HDFC Bank does not give out home loans. If you enter an HDFC bank branch looking for a home loan, you will be sold home loan from HDFC. HDFC Bank earns commission on deal closure. And you make loan repayments to HDFC subsequently, perhaps from your HDFC Bank savings account.
What happens to your home loan with HDFC? Now, HDFC will merge into HDFC Bank and your home loan will get transferred from HDFC to HDFC Bank. How does that impact you? Let’s find out.
HDFC Has Greater Flexibility Than HDFC Bank in Pricing Home Loans
Your home loan interest rate = Benchmark interest rate + Credit spread. The credit spread is usually constant and depends on your credit profile (credit score, repayment ability etc.). Good credit profile implies low credit spread. Therefore, as the benchmark interest rate changes, the loan interest rate also changes.
Now, the loan benchmark can of 2 types.
- Internal (The bank decides the value based on a formula. Linked to the bank’s cost of funds.)
- External (The bank has no control)
For banks, the home loan interest must be linked to an external benchmark (Repo rate, 3-month or 6-month Treasury bill yields etc.). A benchmark over which the bank has no control.
By the way, this is an evolution. If you have followed this space, we have moved from Base Prime Lending Rate (BPLR) → Base Rate → Marginal Cost of Funds based lending Rate (MCLR) → External benchmark. BPLR, Base Rate and MCLR were all internal benchmarks.
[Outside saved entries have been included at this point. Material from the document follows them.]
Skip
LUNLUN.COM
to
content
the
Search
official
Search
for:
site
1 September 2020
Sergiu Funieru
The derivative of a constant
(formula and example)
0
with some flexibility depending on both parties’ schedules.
While each regime change was an improvement over its predecessor, nothing beats external benchmarking in terms of transparency.
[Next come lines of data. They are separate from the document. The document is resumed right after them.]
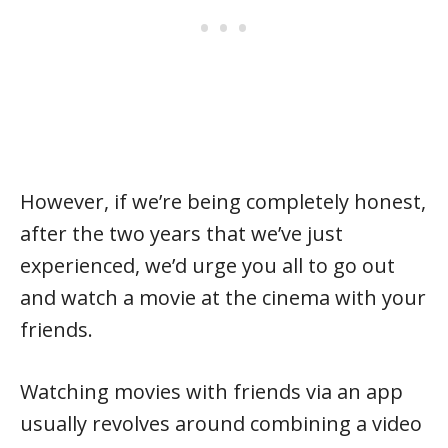
However, if we’re being completely honest,
after the two years that we’ve just
experienced, we’d urge you all to go out
and watch a movie at the cinema with your
friends.
Watching movies with friends via an app
usually revolves around combining a video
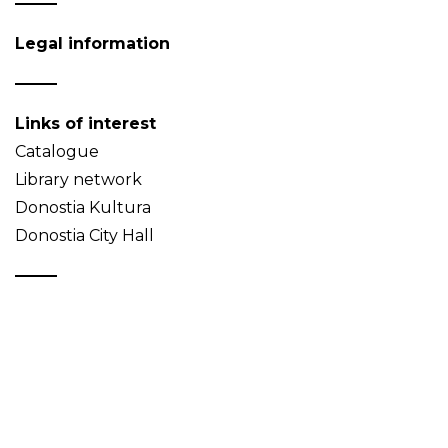
Legal information
Links of interest
Catalogue
Library network
Donostia Kultura
Donostia City Hall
Therefore, since the home loans by banks are linked to an external benchmark (say RBI repo rate), the home loan interest rate goes up and down with the change in repo rate. Quite transparent.
No such compulsion for HFCs/NBFCs. For instance, HDFC does not need to link home loans to an external benchmark. It uses Retail Prime Lending Rate (RPLR), an internal benchmark. Even if the interest rates are going down in the economy, it can keep the RPLR same and may not reduce RPLR proportionately. To ward off competitive pressures for new loans, HDFC can keep the RPLR constant but reduce the spread for new borrowers. Thus, the old borrowers continue to pay a higher rate while new borrowers pay a lower rate. Well, that’s not fair. If the old borrowers don’t notice, HDFC (housing finance company) continues to rake moolah at the cost of unsuspecting borrowers. If you notice and reach out to the lender, this is what you must do. I reproduce an excerpt below.
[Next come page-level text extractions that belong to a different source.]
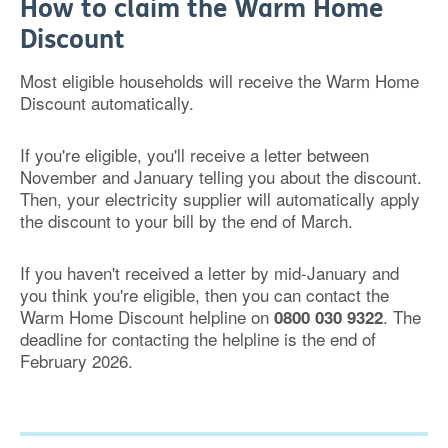
How to claim the Warm Home
Discount
Most eligible households will receive the Warm Home
Discount automatically.
If you're eligible, you'll receive a letter between
November and January telling you about the discount.
Then, your electricity supplier will automatically apply
the discount to your bill by the end of March.
If you haven't received a letter by mid-January and
you think you're eligible, then you can contact the
Warm Home Discount helpline on
. The
0800 030 9322
deadline for c
ontacting the helpline is the end of
February 2026.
So, you must pay HDFC a fee to change the spread. Had this home loan been with a bank, the interest rate will change for both old and new borrowers as soon as the external benchmark is changed (maximum reset period is 3 months).
All HDFC Loans Will Be Transferred to HDFC Bank
Since all the loans post the merger will be transferred to HDFC bank and the bank must use an external benchmark, your home loan will move to a more transparent regime. Positive news for HDFC home loan borrowers.
We do not yet know what HDFC Bank will choose as the external benchmark. It is possible that your loan interest rate will be kept constant. Essentially, the bank will adjust the loan spread to keep the final interest rate constant. You have no control over this except that you can refinance your loan with a different lender if you get a raw deal.
But yes, once your loan has migrated to HDFC bank, your loan interest rate will thereafter become quite transparent.
However, don’t rejoice too soon. This merger requires many approvals (RBI, SEBI, IRDA, NCLT etc.) and can easily take 12-18 months.